Stagecoach Evacuates Due to Winds. Photo Courtesy of Scott Dudelson/Getty Images.
This April, I went to Stagecoach Festival with a group of friends, and what happened while we were there was definitely far from what I expected.
For the most part, everything was going great. The first day featured performers like Ella Langley (who was BEYOND amazing), BigXthaPlug, Cody Johnson, and Noah Cyrus. It was exactly what you would expect from Stagecoach: great music, overpriced hot dogs, $13 lemonades, and thousands of people in cowboy boots slowly realizing those shoes are not built for 20,000 steps a day as their feet slowly gave out. Yeah—just about normal.
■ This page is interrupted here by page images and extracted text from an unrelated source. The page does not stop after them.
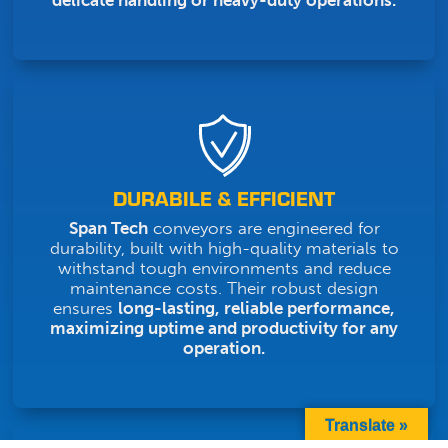
delicate handling or heavy-duty operations.
DURABILE & EFFICIENT
Span Tech
conveyors are engineered for
durability, built with high-quality materials to
withstand tough environments and reduce
maintenance costs. Their robust design
ensures
long-lasting, reliable performance,
maximizing uptime and productivity for any
operation.
Translate »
Stagecoach Festival is known for its one-of-a-kind atmosphere and great headliners and artists.
But the second day? The second day was the one everybody had been waiting for, and honestly, for one reason only: Pitbull. I would like to add that I am a bit biased, though. Of course, there were other huge artists performing too, like Lainey Wilson, Journey, and Treaty Oak Revival, but personally, I could not wait for Pitbull’s set at 11 p.m.
However, the second we arrived that day, my friends and I noticed something felt…off. The wind was intense—palm trees were bending sideways, and dust was blowing everywhere. At first, we brushed it off as normal desert conditions, but it quickly became clear we weren’t the only ones a little concerned. We kept overhearing longtime festival-goers saying they’d been coming to Stagecoach Festival for years and had never experienced winds this strong before.
Still, nobody honestly really cared at first. Everyone just kept dancing and singing like normal. In fact, people were almost romanticizing it. During Bush’s set, lead singer Gavin Rossdale even told the crowd, “This desert wind is so wild, so beautiful,” while his hair whipped directly into his face.
Unfortunately, the wind quickly became the opposite of beautiful.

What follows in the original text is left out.